Friends Uani Robinson and Jocelyn Martinez, both 9, bent over to peer at the grass and underbrush near a fence in the schoolyard of Southwark Elementary, where they are both fourth graders. They had helped plant seedlings in their school’s new combination playground and green space and wanted to show off the fruits of their labor.
The seedlings had not yet sprouted anything they could recognize, but another seed had been planted in them that educators and officials hope will grow as they get older: a mission to protect our natural world.
“We’re learning we can help our environment by taking care of our plants,” Uani explained. “It’s very important. It helps our nature and helps us have very good air and water.”
“Nature can do many things for us,” added Jocelyn. “It helps us with our food.”
The green area outside the school, in the heart of crowded South Philadelphia at Ninth and Mifflin streets, is meant to reduce stormwater runoff and reduce pollution in the Delaware and Schuylkill rivers. It is part of a 25-year city and Philadelphia Water Department initiative called Green City, Clean Waters to expand green spaces in non-residential spaces around the city. As part of the initiative, which started in 2011, the district has committed to creating green spaces on school grounds while integrating environmental awareness into the K-12 curriculum.
“As one of the largest landowners in the city, we are committed to bringing more green spaces to our schools and raising awareness about green infrastructure,” said Superintendent William Hite. “We have a mission that every student will have access to outdoor learning environments like this one that integrates stormwater management, play areas, learning areas, passive and active recreation and community resources into green spaces.”
Hite said the district now has 38 schools with green stormwater infrastructure with five more being added each year.
Philadelphia Water Commissioner Randy Hayman presented Hite and Southwark Principal Andrew Lukov with plaques recognizing the district as a “stormwater pioneer,” with special honors to 13 of the 38 schools, including Southwark, for their “exceptional commitment” to the maintenance, education and community engagement around green stormwater infrastructure. “The district’s commitment to greening schools contributes a great deal to the sustainability of our city,” said Hayman
Many of the schools receive grants from the water department to do this work.
Hayman gave a shout out to Homeroom 207 — Uani and Jocelyn’s class — for being present.
“This is a great program for you to be a part of,” he said. “As children you often look at things on the news, and they talk about climate change and environmental sustainability, but you’re dealing with it right here.
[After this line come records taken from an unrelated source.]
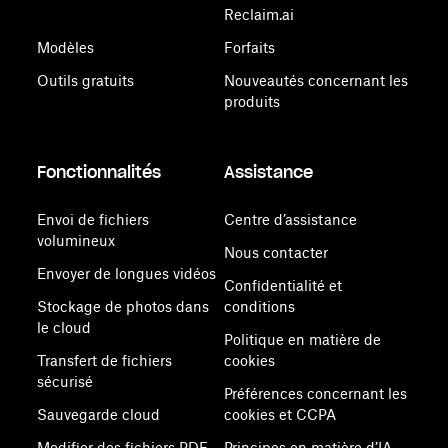
Reclaim.ai
Modèles
Forfaits
Outils gratuits
Nouveautés concernant les
produits
Fonctionnalités
Assistance
Envoi de fichiers
Centre d’assistance
volumineux
Nous contacter
Envoyer de longues vidéos
Confidentialité et
Stockage de photos dans
conditions
le cloud
Politique en matière de
Transfert de fichiers
cookies
sécurisé
Préférences concernant les
Sauvegarde cloud
cookies et CCPA
Modifier des fichiers PDF
Principes en matière d’IA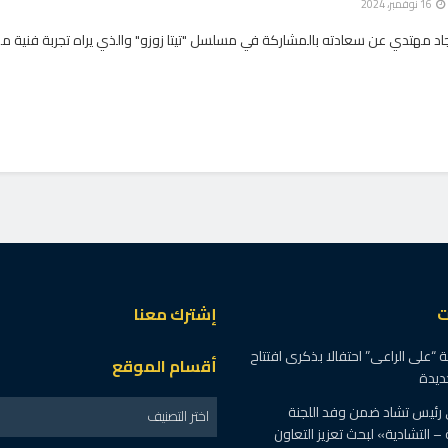
16 نوفمبر، 2024
جاد مهتدي عن سعادته بالمشاركة في مسلسل "تيتا زوزو" والذي يراه تجربة فنية مم
ت
إشترك معنا
“على الراعى” احتفالا بذكرى افتتاح
أقسام الموقع
ديدة
 رئيس تشاد ضمن وفد اللجنة
اختر التصنيف
 – التشادية» لبحث تعزيز التعاون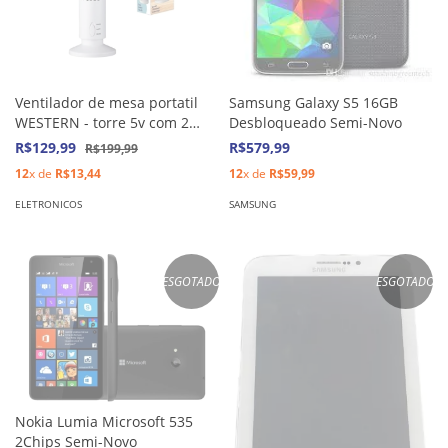
Ventilador de mesa portatil
Samsung Galaxy S5 16GB
WESTERN - torre 5v com 2
Desbloqueado Semi-Novo
velocidades
R$129,99
R$579,99
R$199,99
12
x de
R$13,44
12
x de
R$59,99
ELETRONICOS
SAMSUNG
ESGOTADO
ESGOTADO
Nokia Lumia Microsoft 535
2Chips Semi-Novo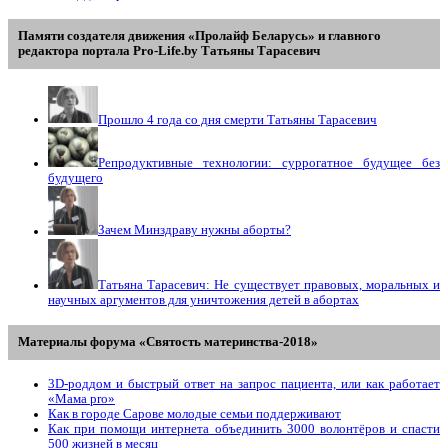
Памяти создателя движения «Пролайф Беларусь» и главного
редактора портала Pro-Life.by Tатьяны Tарасевич
Прошло 4 года со дня смерти Татьяны Тарасевич
Репродуктивные технологии: суррогатное будущее без
будущего
Зачем Минздраву нужны аборты?
Татьяна Тарасевич: Не существует правовых, моральных и
научных аргументов для уничтожения детей в абортах
Материалы форума «Святость материнства-2018»
3D-роддом и быстрый ответ на запрос пациента, или как работает
«Мама prо»
Как в городе Сарове молодые семьи поддерживают
Как при помощи интернета объединить 3000 волонтёров и спасти
500 жизней в месяц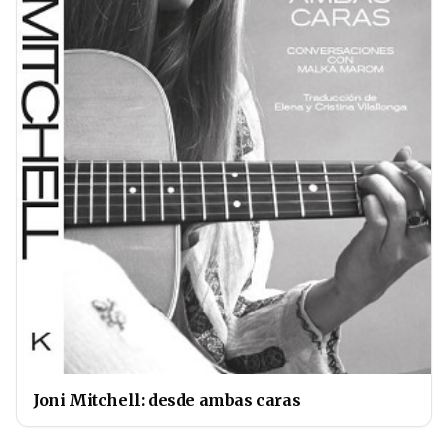
Joni Mitchell: desde ambas caras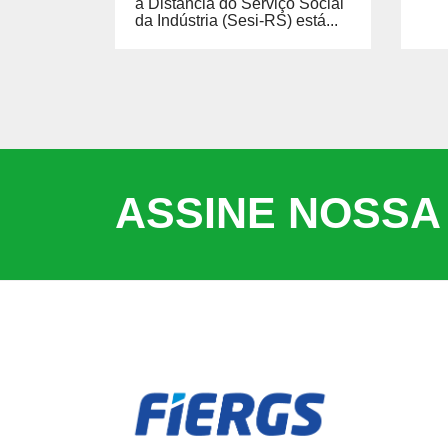
a Distância do Serviço Social
da Indústria (Sesi-RS) está...
ASSINE NOSSA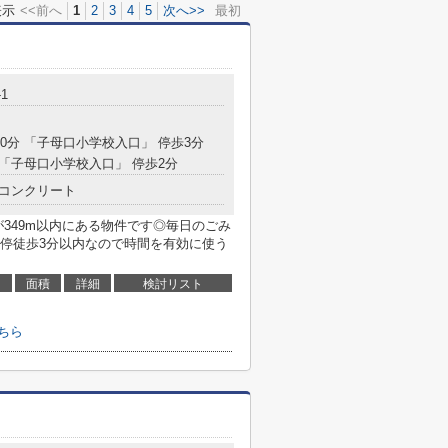
表示
<<前へ
1
2
3
4
5
次へ>>
最初
-1
20分 「子母口小学校入口」 停歩3分
 「子母口小学校入口」 停歩2分
コンクリート
349m以内にある物件です◎毎日のごみ
停徒歩3分以内なので時間を有効に使う
面積
詳細
検討リスト
ちら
You are looking at it the same way as the adults and the scientists look at it...what you’re learning now is going to make you a better citizen going forward.”
The district has also been partnering with Fairmount Water Works, which is developing a K-12 curriculum on “understanding the urban watershed.”
It is important that students learn in school that they all have a role in preserving the environment, said Ellen Schultz, director of education partnerships at the Water Works. “We want this embedded in every classroom... this is something they should experience during the school day.”
Green schoolyards like Southwark’s “allow students to learn hands-on about their watershed and green infrastructure,” she said.
Uani and Jocelyn and the other students in Room 207 are among those piloting the Water Works’ fourth and fifth grade curriculum. “They are learning that it’s really important to have safeguards to keep our water clean,” said their teacher, Joseph Ulrich. And they’re learning that they need to do something about it themselves, if they want a livable environment “when they’re my age.”
Lukov, the principal, noted that Southwark has been around for 112 years — it was built in 1909.
“For 111 years, our students did not have a playground nor green space to call their own,” he said. With the added feature that it is environmentally friendly, Lukov said, “now they do.”